The traditional approach to the integration of fractional-order starting value issues, according to [
9], is based on the Caputo derivative, whose beginning conditions are employed to build the classical integral equation. The authors show, using a simple counter example, that this technique results in incorrect free-response transients. The frequency-distributed model of the fractional integrator and its distributed beginning conditions are used to solve this fundamental problem. They answer the preceding counter-example using this model and provide a methodology that is a generalization of the integer-order approach. Finally, in the linear situation, this technique is used to model Fractional Differential Systems (FDS) and for the formulation of their transients.

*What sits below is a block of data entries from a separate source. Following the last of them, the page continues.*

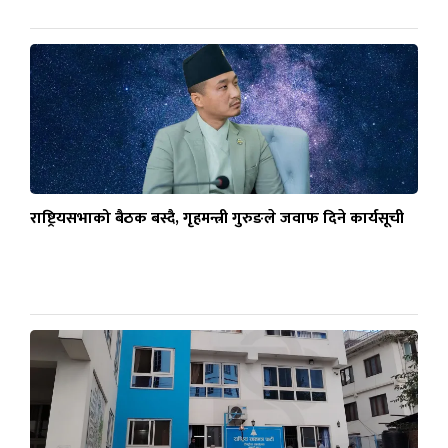
राष्ट्रियसभाको बैठक बस्दै, गृहमन्त्री गुरुङले जवाफ दिने कार्यसूची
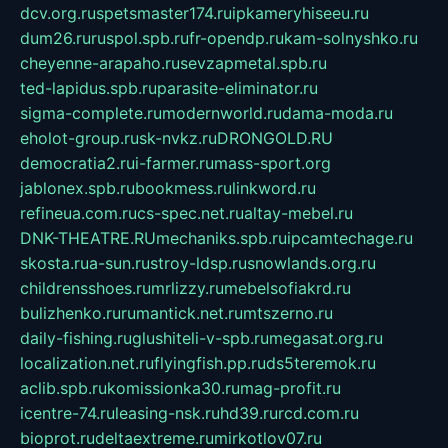
dcv.org.ru
spetsmaster174.ru
ipkameryhiseeu.ru
dum26.ru
ruspol.spb.ru
fr-opendp.ru
kam-solnyshko.ru
cheyenne-arapaho.ru
sevzapmetal.spb.ru
ted-lapidus.spb.ru
parasite-eliminator.ru
sigma-complete.ru
modernworld.ru
dama-moda.ru
eholot-group.ru
sk-nvkz.ru
DRONGOLD.RU
democratia2.ru
i-farmer.ru
mass-sport.org
jablonex.spb.ru
bookmess.ru
linkword.ru
refineua.com.ru
cs-spec.net.ru
altay-mebel.ru
DNK-THEATRE.RU
mechaniks.spb.ru
ipcamtechage.ru
skosta.ru
a-sun.ru
stroy-ldsp.ru
snowlands.org.ru
childrensshoes.ru
mrlizzy.ru
mebelsofiakrd.ru
bulizhenko.ru
rumantick.net.ru
mtszerno.ru
daily-fishing.ru
glushiteli-v-spb.ru
megasat.org.ru
localization.net.ru
flyingfish.pp.ru
ds5teremok.ru
aclib.spb.ru
komissionka30.ru
mag-profit.ru
icentre-74.ru
leasing-nsk.ru
hd39.ru
rcd.com.ru
bioprot.ru
deltaextreme.ru
mirkotlov07.ru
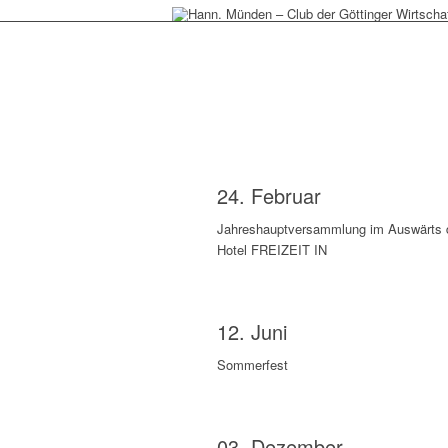
Hann. Münde
24. Februar
Jahreshauptversammlung im Auswärts 
Hotel FREIZEIT IN
12. Juni
Sommerfest
03. Dezember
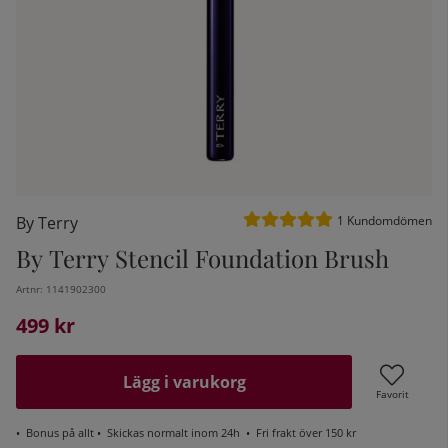
Medelbetyg 5 av 5 Antal be
By Terry
1
Kundomdömen
By Terry Stencil Foundation Brush
Artnr:
1141902300
kelistan:
499
kr
Lägg i varukorg
Favorit
•
Bonus på allt
• Skickas normalt inom 24h •
Fri frakt över 150 kr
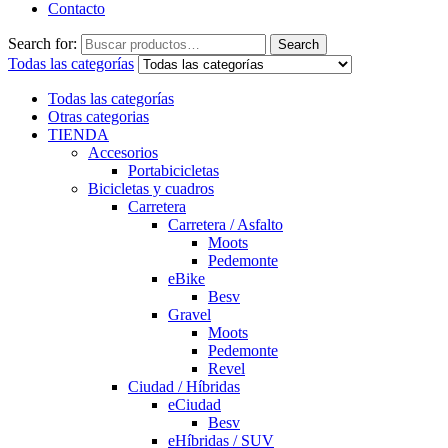
Contacto
Search for:
Search
Todas las categorías
Todas las categorías
Otras categorias
TIENDA
Accesorios
Portabicicletas
Bicicletas y cuadros
Carretera
Carretera / Asfalto
Moots
Pedemonte
eBike
Besv
Gravel
Moots
Pedemonte
Revel
Ciudad / Híbridas
eCiudad
Besv
eHíbridas / SUV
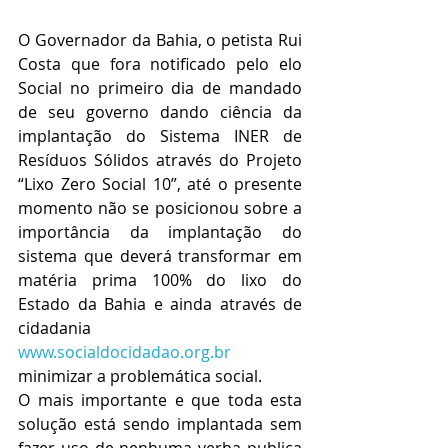
O Governador da Bahia, o petista Rui 
Costa que fora notificado pelo elo 
Social no primeiro dia de mandado 
de seu governo dando ciência da 
implantação do Sistema INER de 
Resíduos Sólidos através do Projeto 
“Lixo Zero Social 10”, até o presente 
momento não se posicionou sobre a 
importância da implantação do 
sistema que deverá transformar em 
matéria prima 100% do lixo do 
Estado da Bahia e ainda através de 
cidadania 
www.socialdocidadao.org.br
minimizar a problemática social.
O mais importante e que toda esta 
solução está sendo implantada sem 
fazer uso de nenhuma verba publica 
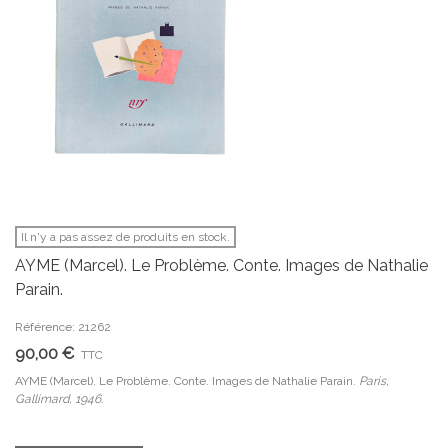
Il n'y a pas assez de produits en stock.
AYME (Marcel). Le Problème. Conte. Images de Nathalie
Parain.
Référence: 21262
90,00 €
TTC
AYME (Marcel). Le Problème. Conte. Images de Nathalie Parain.
Paris,
Gallimard, 1946.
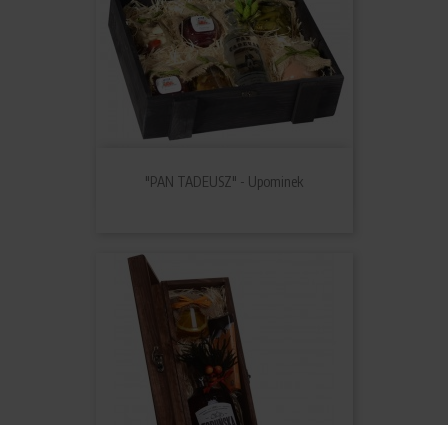
"PAN TADEUSZ" - Upominek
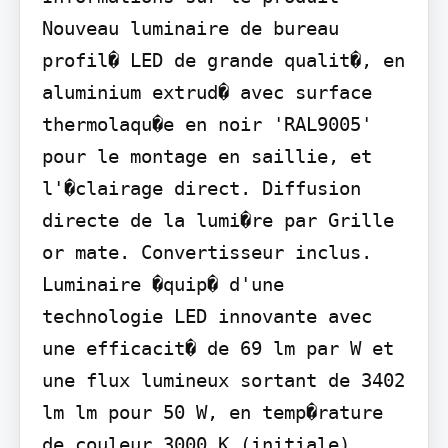
Nouveau luminaire de bureau 
profil� LED de grande qualit�, en 
aluminium extrud� avec surface 
thermolaqu�e en noir 'RAL9005' 
pour le montage en saillie, et 
l'�clairage direct. Diffusion 
directe de la lumi�re par Grille 
or mate. Convertisseur inclus. 
Luminaire �quip� d'une 
technologie LED innovante avec 
une efficacit� de 69 lm par W et 
une flux lumineux sortant de 3402 
lm lm pour 50 W, en temp�rature 
de couleur 3000 K (initiale),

Two expressions are constructed, one based on the Mittag–Leffler function and the other on the notion of a distributed exponential function.
According to [
10], fractional-order differential equations are effective tools for modeling dynamic systems with long-term memory effects. The verified simulation of such system models using interval tools enables the computation of assured enclosures of attainable pseudo-state regions over a finite time horizon. In prior work, the author published an iteration method based on Picard iteration that uses Mittag–Leffler functions to determine guaranteed pseudo-state enclosures. In this study, the corresponding iteration is generalized to use exponential functions during the iteration scheme evaluation. A validated solution of integer-order sets of differential equations yields such exponential functions. The goal of this work is to show that using exponential functions for Mittag–Leffler functions instead of pure box-type interval enclosures not only improves the tightness of the calculated pseudo-state enclosures, but also minimizes the required computational cost. These claims are supported by a realistic simulation model of the charging/discharging kinetics of Lithium-ion batteries.
Finally, Ref. [
11] investigates the synchronization of fractional-order uncertain delayed neural networks with an event-triggered communication strategy. By developing an appropriate Lyapunov–Krasovskii functional (LKF) and inequality approaches, sufficient criteria for the stability of delayed neural networks are obtained. The criteria are expressed as linear matrix inequalities (LMIs). To accomplish synchronization, a controller is derived using the drive-response idea, the LMI technique, and the Lyapunov stability theorem. Finally, numerical examples are provided to validate the effectiveness of the major findings.